Improvisation in Training

Tuesday, April 23, 2013 11:07 AM | Deleted user

Each time I attend an ASTD West Virginia Chapter event, I leave feeling motivated and ready to conquer the training needs of my agency. Today's ASTD Express meeting in Charleston focused on using improvisation in our training efforts. As educators, training coordinators, and workplace learning professionals, we use improv without even realizing we're doing it. When a training participant asks a question, we have to use improv to decide how to answer it. When a participant negatively comments on the material that is being discussed, we have to decide how to respond. When a participant points out a mistake in our educational material (*sigh* Yes, we are all human and make mistakes sometimes), we have to own it.

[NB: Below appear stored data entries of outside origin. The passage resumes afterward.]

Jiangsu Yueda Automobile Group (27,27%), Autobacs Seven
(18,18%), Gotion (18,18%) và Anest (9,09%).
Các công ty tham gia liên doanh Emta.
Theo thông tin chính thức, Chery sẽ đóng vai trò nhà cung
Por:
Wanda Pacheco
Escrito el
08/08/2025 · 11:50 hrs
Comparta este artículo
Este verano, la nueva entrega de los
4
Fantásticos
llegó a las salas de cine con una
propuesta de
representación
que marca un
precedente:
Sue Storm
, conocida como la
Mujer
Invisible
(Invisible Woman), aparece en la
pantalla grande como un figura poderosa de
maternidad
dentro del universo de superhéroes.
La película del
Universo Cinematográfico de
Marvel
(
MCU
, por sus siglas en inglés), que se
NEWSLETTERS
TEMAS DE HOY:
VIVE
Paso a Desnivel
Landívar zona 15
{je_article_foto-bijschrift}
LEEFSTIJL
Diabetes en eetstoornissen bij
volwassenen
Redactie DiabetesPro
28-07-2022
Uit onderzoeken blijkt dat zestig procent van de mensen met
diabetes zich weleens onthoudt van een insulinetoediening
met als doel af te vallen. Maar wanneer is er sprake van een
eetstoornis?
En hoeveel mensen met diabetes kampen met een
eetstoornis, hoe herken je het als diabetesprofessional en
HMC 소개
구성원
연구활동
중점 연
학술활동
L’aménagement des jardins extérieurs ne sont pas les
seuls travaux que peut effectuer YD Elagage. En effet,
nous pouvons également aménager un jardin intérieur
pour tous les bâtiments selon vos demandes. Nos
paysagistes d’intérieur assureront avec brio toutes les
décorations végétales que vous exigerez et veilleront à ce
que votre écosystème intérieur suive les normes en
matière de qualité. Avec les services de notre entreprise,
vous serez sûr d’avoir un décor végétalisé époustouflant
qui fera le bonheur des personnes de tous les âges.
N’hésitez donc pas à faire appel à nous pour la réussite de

While improv can be challenging and involves a level of risk, when facilitated properly, improvisation can provide transformational, meaningful training opportunities for organizations both in the private and public sectors. There are four main principles to familiarize yourself with: 1) Yes space, 2) Building blocks, 3) Team equity, and 4) Oops to eureka! Each of these principles ultimately help improve performance and collaboration in the workplace. What do each of these mean?

Yes space allows improvisers to acknowledge that ideas and individuals have the right to be heard by saying "Yes," even when the facilitator or improviser doesn't fully agree with the idea. Sharing ideas can be risky but using "yes space" creates a safe environment for all participants to share.

Building blocks allow the receiver of that statement to continue with "and," which shows that he or she also shares some of the risk by contributing to those ideas.

Team equity is important for high-performing work teams because it uses each person's strengths to provide the best possible outcome for any given scenario.

And when improvisation goes wrong Oops to eureka! allows the improviser to recognize it, acknowledge it, and move on.

What have been some of your experiences in using improvisation in your training efforts? How can these principles improve some of the information sharing among your training participants?